Since he started out in the business more than a quarter of a century ago, Pine has ridden an incredible wave of success. Journey to the Urge Within was the first serious jazz album ever to make the British Top 40, notching up sales to qualify for a silver record. It was a remarkable achievement in British jazz history and established Courtney Pine as the leading figure on the British jazz scene and an inspiration to many young musicians. The follow-up to this, in 1988, was the album Destiny’s Song, produced by acclaimed American jazz artist Delfeayo Marsalis.
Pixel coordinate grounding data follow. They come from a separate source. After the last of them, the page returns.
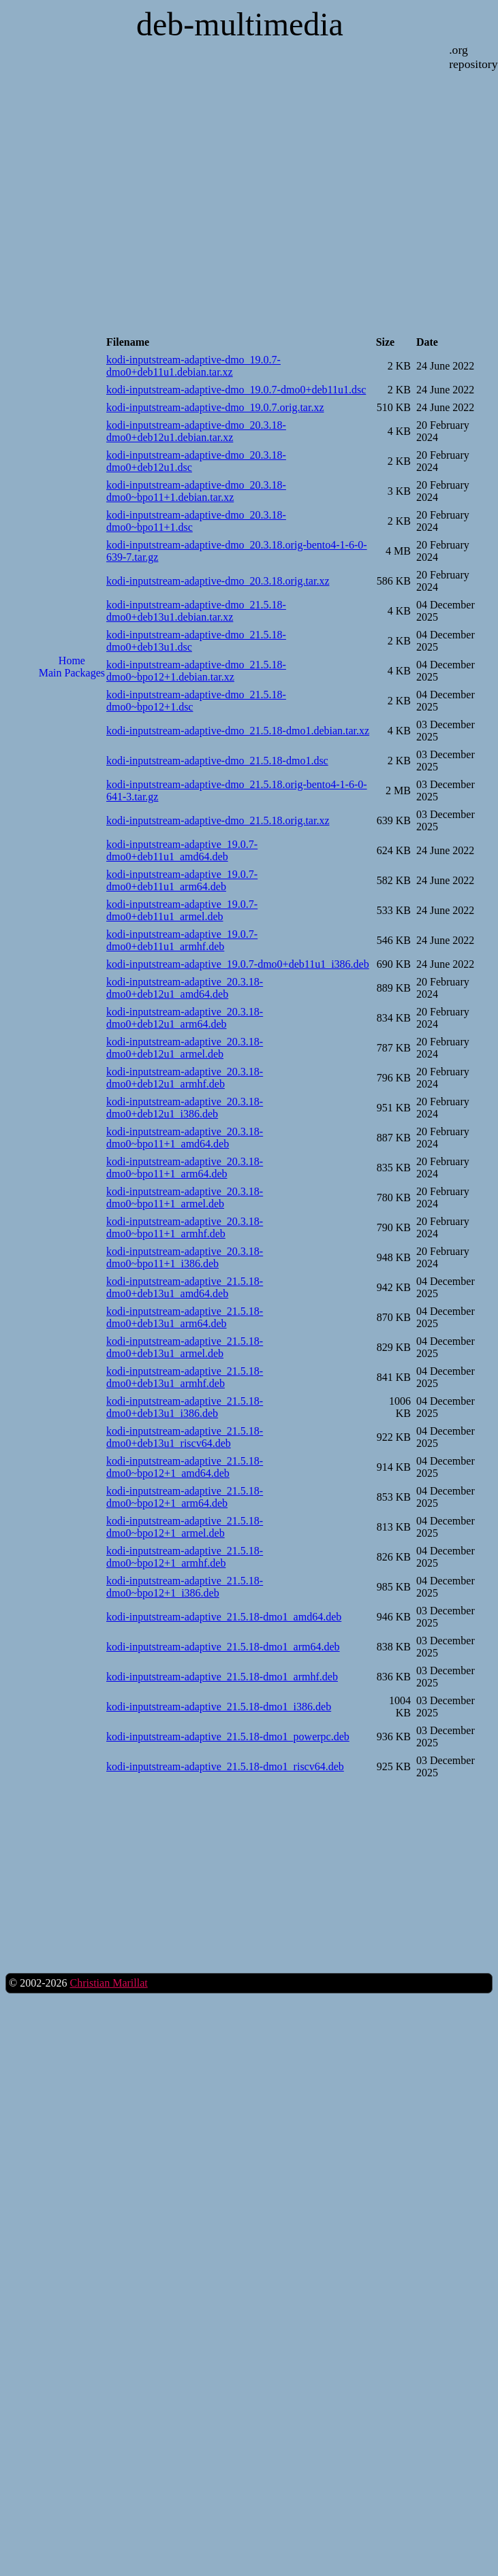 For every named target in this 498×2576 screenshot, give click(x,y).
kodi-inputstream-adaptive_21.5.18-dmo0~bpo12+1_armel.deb (184, 1527)
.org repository (473, 57)
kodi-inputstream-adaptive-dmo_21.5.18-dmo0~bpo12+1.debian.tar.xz (196, 671)
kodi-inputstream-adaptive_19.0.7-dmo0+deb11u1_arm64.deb (182, 880)
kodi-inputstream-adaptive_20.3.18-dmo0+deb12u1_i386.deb (184, 1108)
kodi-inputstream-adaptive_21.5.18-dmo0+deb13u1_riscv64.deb (184, 1437)
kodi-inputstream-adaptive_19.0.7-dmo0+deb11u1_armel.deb (182, 910)
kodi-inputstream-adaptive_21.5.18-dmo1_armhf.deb (222, 1676)
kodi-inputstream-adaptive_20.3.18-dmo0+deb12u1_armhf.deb (184, 1078)
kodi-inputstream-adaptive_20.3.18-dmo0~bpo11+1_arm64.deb (184, 1167)
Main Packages (72, 673)
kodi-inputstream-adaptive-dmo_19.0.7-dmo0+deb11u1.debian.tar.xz (193, 366)
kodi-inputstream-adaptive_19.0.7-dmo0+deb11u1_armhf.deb (182, 940)
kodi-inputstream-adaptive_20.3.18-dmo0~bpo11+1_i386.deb (184, 1257)
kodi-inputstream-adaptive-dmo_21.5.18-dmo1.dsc (217, 760)
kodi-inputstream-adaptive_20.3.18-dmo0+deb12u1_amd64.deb (184, 988)
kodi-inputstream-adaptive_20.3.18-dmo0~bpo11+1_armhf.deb (184, 1227)
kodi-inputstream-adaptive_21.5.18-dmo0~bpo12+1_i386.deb (184, 1587)
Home (72, 660)
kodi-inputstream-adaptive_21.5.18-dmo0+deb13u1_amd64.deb (184, 1287)
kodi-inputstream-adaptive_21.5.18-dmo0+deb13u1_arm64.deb (184, 1317)
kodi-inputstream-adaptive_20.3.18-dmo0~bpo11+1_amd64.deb (184, 1138)
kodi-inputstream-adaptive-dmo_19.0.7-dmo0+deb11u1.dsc (236, 389)
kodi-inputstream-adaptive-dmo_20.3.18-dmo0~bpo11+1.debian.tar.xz (196, 491)
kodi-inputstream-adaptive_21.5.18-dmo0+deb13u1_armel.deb (184, 1347)
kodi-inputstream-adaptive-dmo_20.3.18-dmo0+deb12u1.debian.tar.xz (196, 431)
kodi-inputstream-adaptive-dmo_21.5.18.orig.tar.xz (217, 820)
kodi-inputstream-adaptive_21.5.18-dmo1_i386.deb (218, 1706)
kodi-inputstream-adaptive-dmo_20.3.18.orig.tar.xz (217, 581)
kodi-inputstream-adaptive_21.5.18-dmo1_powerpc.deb (227, 1736)
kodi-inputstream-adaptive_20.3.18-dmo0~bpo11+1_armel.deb (184, 1197)
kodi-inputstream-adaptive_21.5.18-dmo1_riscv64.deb (225, 1766)
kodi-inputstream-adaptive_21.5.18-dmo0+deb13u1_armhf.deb (184, 1377)
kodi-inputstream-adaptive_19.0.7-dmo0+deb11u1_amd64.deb (182, 850)
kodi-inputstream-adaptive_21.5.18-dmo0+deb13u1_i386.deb (184, 1407)
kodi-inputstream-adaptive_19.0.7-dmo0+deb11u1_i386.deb (237, 964)
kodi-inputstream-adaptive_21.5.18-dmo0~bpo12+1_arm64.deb (184, 1497)
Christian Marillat (108, 1983)
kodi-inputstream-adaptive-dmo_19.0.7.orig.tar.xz (215, 407)
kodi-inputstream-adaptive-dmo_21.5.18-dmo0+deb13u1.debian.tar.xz (196, 611)
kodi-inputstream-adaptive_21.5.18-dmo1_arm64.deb (223, 1646)
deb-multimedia (239, 24)
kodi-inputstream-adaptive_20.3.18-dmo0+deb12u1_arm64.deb (184, 1018)
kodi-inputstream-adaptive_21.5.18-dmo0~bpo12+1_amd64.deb (184, 1467)
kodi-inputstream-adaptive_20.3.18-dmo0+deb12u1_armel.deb (184, 1048)
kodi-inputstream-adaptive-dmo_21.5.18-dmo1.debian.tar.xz (237, 730)
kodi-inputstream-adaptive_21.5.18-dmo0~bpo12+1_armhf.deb (184, 1557)
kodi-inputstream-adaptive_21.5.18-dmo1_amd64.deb (223, 1617) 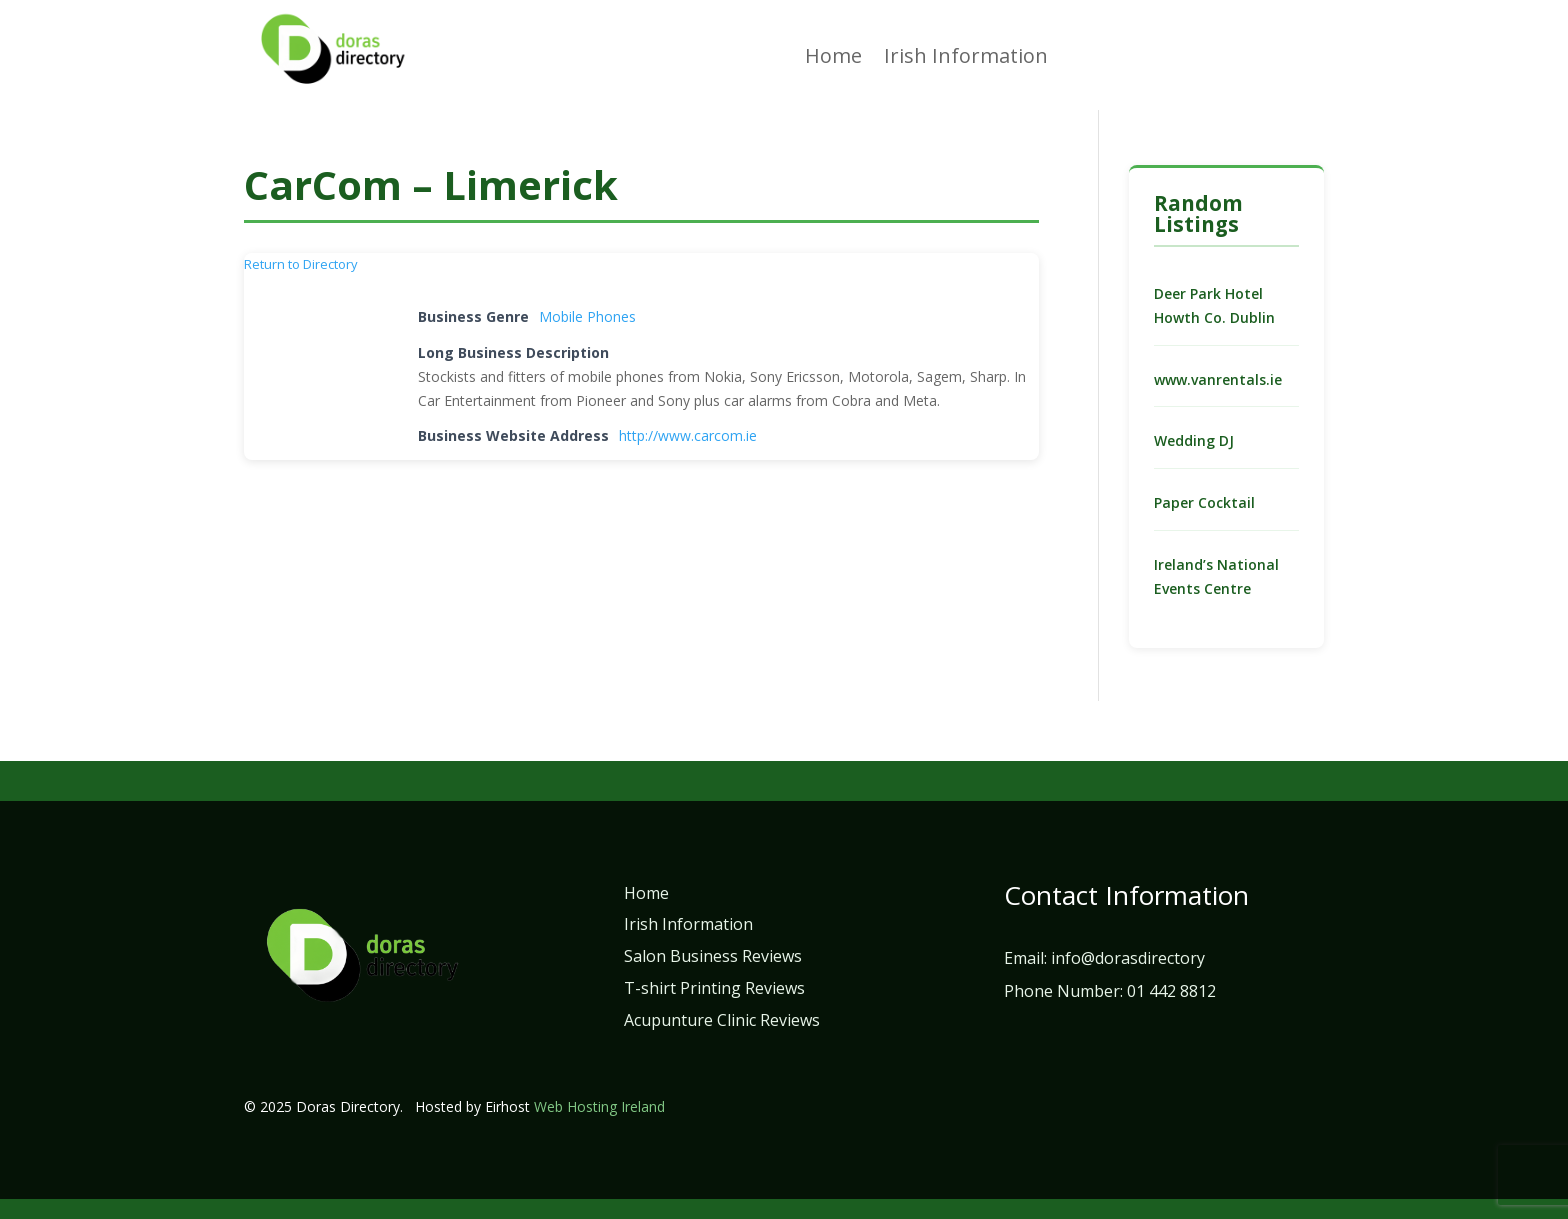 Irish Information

That, too, made the British Top 40 and also broke into the American jazz charts and set Pine on the road to international stardom. That same year he also performed at Nelson Mandela’s 80th birthday concert at Wembley Stadium in London.

Possibly even more telling, in addition to all the record sales and sold-out concerts around the globe, is the acknowledgement of his artistic endeavor from the epicenter of the British establishment. In 2000, Pine was awarded the OBE (Order of the British Empire) by Queen Elizabeth II.

In 2009, Pine’s royal recognition was upgraded to CBE (Commander of the British Empire). It was Pine’s turn to be surprised.

“That was never in my game plan, going to Buckingham Palace to get an award,” he declares. “I just wanted, and want, to create and play music.”

But Pine is not letting all the kudos and commendations go to his head.

“I just want to keep doing new things and learning,” he says. “You’re only as good as your next gig. I never forget that.”